An ethylene polymer (A) satisfying the following requirements (1) and (2) and an ethylene copolymer (B) satisfying the following requirements (1 ′) and (2 ′): ) Content of 65 to 80% by mass [However, the total amount of the ethylene polymer (A) and the ethylene copolymer (B) is 100% by mass. And a melt flow rate (MFR) at 2.16 kg load at 190 ° C. in the range of 0.15 to 0.75 g / 10 min, and a melt flow rate (HLMFR at 21.6 kg load at 190 ° C.). ) And the melt flow rate (MFR) at 190 ° C. under a load of 2.16 kg (HLMFR / MFR) is in the range of 20 to 650, an ethylene-based copolymer composition.
(1) Melt flow rate (MFR) at 190 ° C. under a load of 2.16 kg is in the range of 100 to 250 g / 10 minutes.
(2) The density is in the range of 965 to 980 kg / m ³ .
(1 ′) Melt flow rate (HLMFR) at 190 ° C. under a load of 2.16 kg is in the range of 0.001 to 0.010 g / 10 min.

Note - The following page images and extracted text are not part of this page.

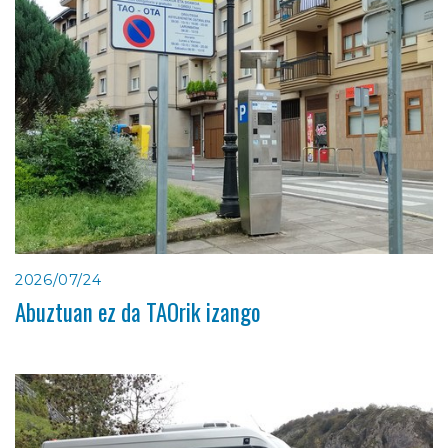
2026/07/24
Abuztuan ez da TAOrik izango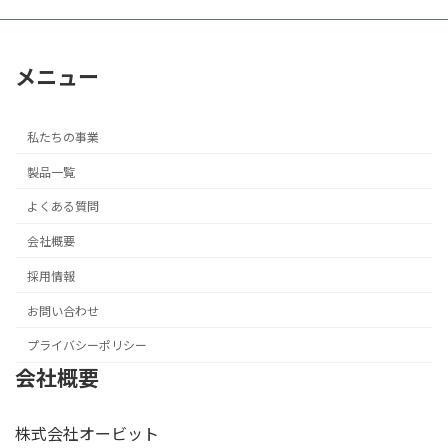
メニュー
私たちの事業
製品一覧
よくある質問
会社概要
採用情報
お問い合わせ
プライバシーポリシー
会社概要
株式会社オービット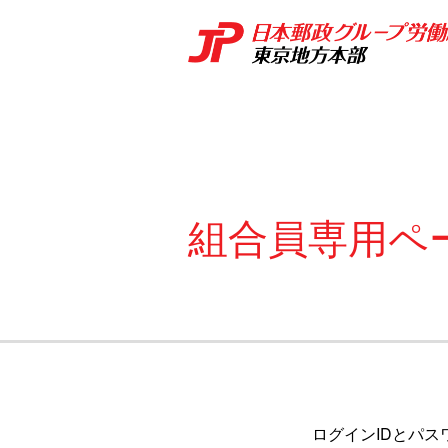
組合員専用ペ
ログインIDとパス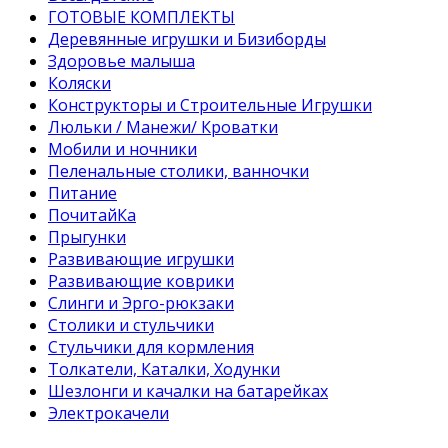
ГОТОВЫЕ КОМПЛЕКТЫ
Деревянные игрушки и Бизиборды
Здоровье малыша
Коляски
Конструкторы и Строительные Игрушки
Люльки / Манежи/ Кроватки
Мобили и ночники
Пеленальные столики, ванночки
Питание
ПочитайКа
Прыгунки
Развивающие игрушки
Развивающие коврики
Слинги и Эрго-рюкзаки
Столики и стульчики
Стульчики для кормления
Толкатели, Каталки, Ходунки
Шезлонги и качалки на батарейках
Электрокачели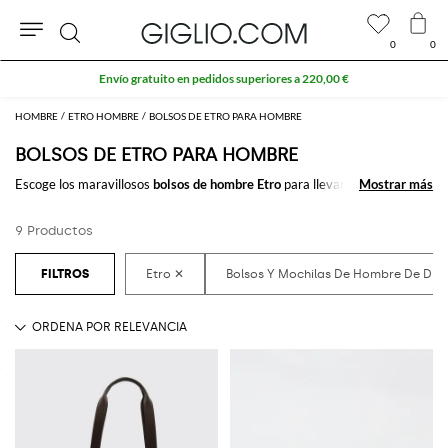
0
0
Buscar
Envío gratuito en pedidos superiores a 220,00 €
HOMBRE
ETRO HOMBRE
BOLSOS DE ETRO PARA HOMBRE
BOLSOS DE ETRO PARA HOMBRE
Escoge los maravillosos
bolsos de hombre Etro
para llevar siempre
Mostrar más
Mostrar más
contigo lo que necesitas al trabajo y en tu tiempo libre. Solo pocos clicks y
recibirás el
bolso de hombre firmado por Etro
que más te gusta sin
9 Productos
estrés.
Descubre las últimas colecciones de
bolsos para hombre Etro online
en
GIGLIO.COM/p>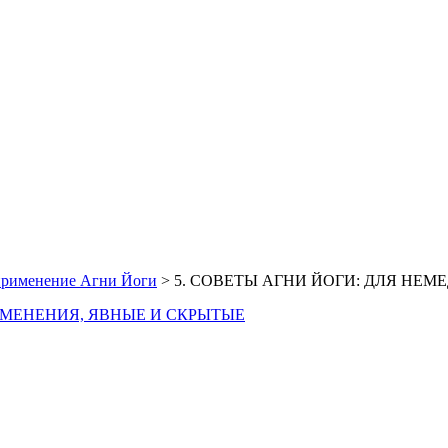
 применение Агни Йоги
>
5. СОВЕТЫ АГНИ ЙОГИ: ДЛЯ НЕ
ИМЕНЕНИЯ, ЯВНЫЕ И СКРЫТЫЕ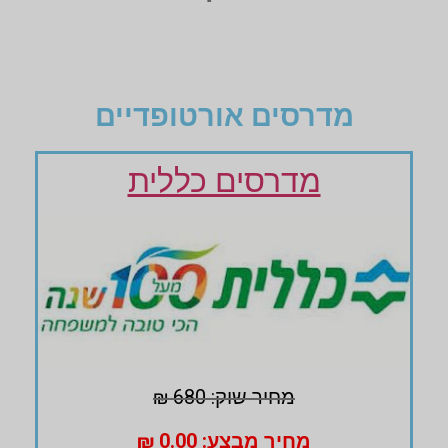
מדרסים אורטופדיים
מדרסים כללית
מחיר שוק: 680 ₪
מחיר מבצע: 0.00 ₪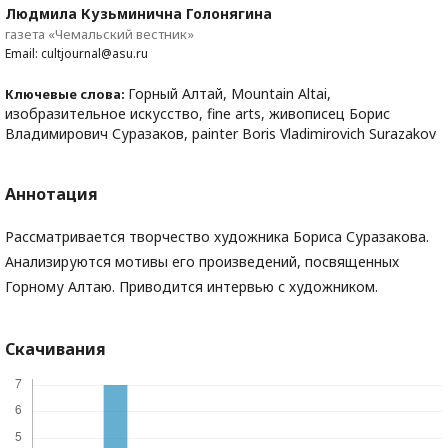
Людмила Кузьминична Голонягина
газета «Чемальский вестник»
Email: cultjournal@asu.ru
Горный Алтай, Mountain Altai,
Ключевые слова:
изобразительное искусство, fine arts, живописец Борис
Владимирович Суразаков, painter Boris Vladimirovich Surazakov
Аннотация
Рассматривается творчество художника Бориса Суразакова.
Анализируются мотивы его произведений, посвященных
Горному Алтаю. Приводится интервью с художником.
Скачивания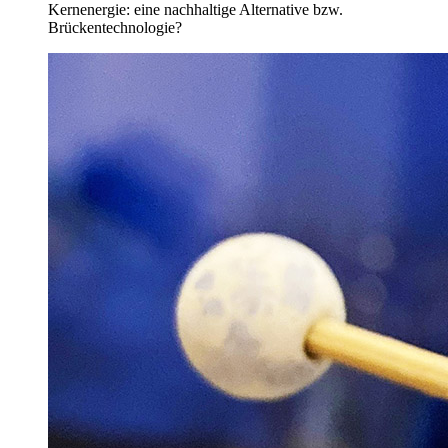
Kernenergie: eine nachhaltige Alternative bzw.
Brückentechnologie?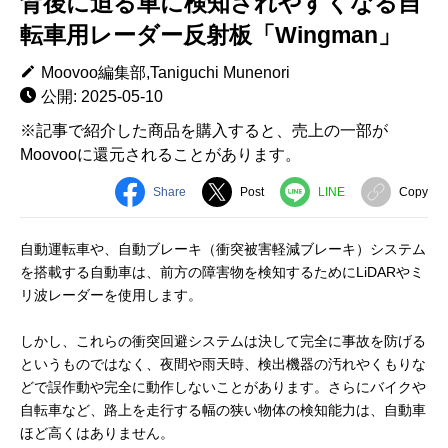
背後に迫る車に検知されやすくなる自
転車用レーダー反射板「Wingman」
Moovoo編集部,Taniguchi Munenori
公開: 2025-05-10
※記事で紹介した商品を購入すると、売上の一部が
Moovooに還元されることがあります。
Share
Post
LINE
Copy
自動運転車や、自動ブレーキ（衝突被害軽減ブレーキ）システム
を搭載する自動車は、前方の障害物を検知するためにLiDARやミ
リ波レーダーを使用します。
しかし、これらの衝突回避システムは決して完全に事故を防げる
というものではなく、夜間や雨天時、検出機器の汚れやくもりな
どで誤作動や完全に動作しないことがあります。さらにバイクや
自転車など、路上を走行する幅の狭い物体の検知能力は、自動車
ほど高くはありません。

(2 ') The density is in the range of 930 to 950 kg / m ³ .   The ethylene copolymer composition is obtained by polymerizing the ethylene polymer (A) in the first stage and then polymerizing the ethylene copolymer (B) in the second stage in the same system. The ethylene copolymer composition according to claim 1. The ethylene-based copolymer composition has a tensile impact strength of 80 kJ / m ² or more, a flexural modulus of 1400 to 1600 MPa, and an environmental stress crack (ESCR) (ASTM D 1693) of 100 hours or more. Item 3. The ethylene copolymer composition according to Item 1 or 2.   The ethylene copolymer composition according to any one of claims 1 to 3, wherein the ethylene copolymer composition is an ethylene copolymer composition that does not contain an additive for resin.   The hollow molded object which consists of an ethylene-type copolymer composition in any one of Claims 1-4.   The hollow molded body according to claim 5, wherein the hollow molded body is a food container.